As there was practically no difference between married and unmarried women in Hawaii, it is not strange that cases of abduction of wives should have occurred. The following story, related in Kalakaua's book, probably suffered no great change at the hands of the recorder. I give a condensed version of it:

In the twelfth century, the close of the second era of migration from Tahiti and Samoa, there lived a girl named Hina, noted as the most beautiful maiden on the islands. She married the chief Hakalanileo, and had two children by him. Reports of her beauty had excited the fancy of Kaupeepee, the chief of Haupu. He went to test the reports with his own eyes, and saw that they were not exaggerated. So he hovered around the coast of Hilo watching for a chance to abduct her. It came at last. One day, after sunset, when the moon was shining, Hina repaired to the beach with her women to take a bath. A signal was given-it is thought by the first wife of Hina's husband-and, not long after, a light but heavily manned canoe dashed through the surf and shot in among the bathers. The women screamed and started for the shore. Suddenly a man leaped from the canoe into the water. There was a brief struggle, a stifled scream, a sharp word of command, and a moment later Kaupeepee was again in the canoe with the nude and frantic Hina in his arms. The boatmen lost no time to start; they rowed all night and in the morning reach Haupu.

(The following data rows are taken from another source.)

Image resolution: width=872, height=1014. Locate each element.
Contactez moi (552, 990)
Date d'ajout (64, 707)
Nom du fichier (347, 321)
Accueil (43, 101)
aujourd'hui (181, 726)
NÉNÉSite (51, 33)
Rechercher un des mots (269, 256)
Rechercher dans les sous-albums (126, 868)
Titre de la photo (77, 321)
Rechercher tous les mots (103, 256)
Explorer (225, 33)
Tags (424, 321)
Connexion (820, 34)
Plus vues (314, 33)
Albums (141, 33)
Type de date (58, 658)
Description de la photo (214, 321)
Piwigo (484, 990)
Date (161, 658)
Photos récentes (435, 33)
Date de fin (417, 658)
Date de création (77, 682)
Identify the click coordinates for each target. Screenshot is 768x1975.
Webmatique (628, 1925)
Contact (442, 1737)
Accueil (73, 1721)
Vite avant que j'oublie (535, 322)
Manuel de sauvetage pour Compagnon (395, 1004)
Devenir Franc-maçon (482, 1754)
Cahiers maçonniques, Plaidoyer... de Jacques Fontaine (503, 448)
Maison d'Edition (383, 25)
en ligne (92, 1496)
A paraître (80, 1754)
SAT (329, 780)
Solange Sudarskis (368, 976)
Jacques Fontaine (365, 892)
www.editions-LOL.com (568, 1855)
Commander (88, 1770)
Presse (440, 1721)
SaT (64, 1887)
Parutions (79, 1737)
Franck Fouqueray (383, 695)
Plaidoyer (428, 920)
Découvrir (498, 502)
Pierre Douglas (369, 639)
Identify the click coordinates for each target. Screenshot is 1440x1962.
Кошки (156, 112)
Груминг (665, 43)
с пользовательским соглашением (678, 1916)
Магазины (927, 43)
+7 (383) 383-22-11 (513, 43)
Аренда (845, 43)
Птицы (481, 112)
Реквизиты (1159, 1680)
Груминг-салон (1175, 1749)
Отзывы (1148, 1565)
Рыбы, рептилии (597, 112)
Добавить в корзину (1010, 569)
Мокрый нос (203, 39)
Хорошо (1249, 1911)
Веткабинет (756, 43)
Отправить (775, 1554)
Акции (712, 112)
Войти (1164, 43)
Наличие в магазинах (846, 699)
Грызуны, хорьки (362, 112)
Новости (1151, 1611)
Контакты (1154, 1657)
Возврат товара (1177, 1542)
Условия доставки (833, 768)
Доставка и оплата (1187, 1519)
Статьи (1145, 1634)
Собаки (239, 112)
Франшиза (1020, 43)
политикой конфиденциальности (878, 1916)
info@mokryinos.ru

Hina had been wrapped in folds of soft kapa, and she spent the night sobbing, not knowing what was to become of her. When shore was reached she was borne to the captor's fortress

and given an apartment provided with every luxury. She fell asleep from fatigue, and when she awoke and realized where she was it was not without a certain feeling of pride that she reflected that her beauty had led the famous and mighty Kaupeepee to abduct her.

After partaking of a hearty breakfast, she sent for him and he came promptly. "What can I do for you?" he asked. "Liberate me!" was her answer. "Return me to my children!" "Impossible!" was the firm reply. "Then kill me," she exclaimed. The chief now told her how he had left home specially to see her, and found her the most beautiful woman in Hawaii. He had risked his life to get her. "You are my prisoner," he said, "but not more than I am yours. You shall leave Haupu only when its walls shall have been battered down and I lie dead among the ruins."

Hina saw that resistance was useless. He had soothed her with flattery; he was a great noble; he was gentle though brave."How strangely pleasant are his words and voice," she said to herself. "No one ever spoke so to me before. I could have listened longer." After that she hearkened for his footsteps and soon accepted him as her lover and spouse.

For seventeen years she remained a willing prisoner. In the meantime her two sons by her first husband had grown up; they ascertained where their mother was, demanded her release, and on refusal waged a terrible war which at last ended in the death of Kaupeepee and the destruction of his walls.

INTERCEPTED LOVE-LETTERS

The Rev. H. T. Cheever prints in his book on the Sandwich Islands (226-28) a few amusing specimens of the loveletters exchanged between the native lads of the Lahainaluna Seminary and certain lasses of Lahaina. The following ones were intercepted by the missionaries. The first was penned by a girl:

"Love to you, who speakest sweetly, whom I did kiss. My warm affections go out to you with your love. My mind is oppressed in consequence of not having seen you these times. Much affection for thee dwelling there where the sun causeth the head to ache. Pity for thee in returning to your house, destitute as you supposed. I and she went to the place where we had sat in the meeting-house, and said she, Let us weep. So we two wept for you, and we conversed about you.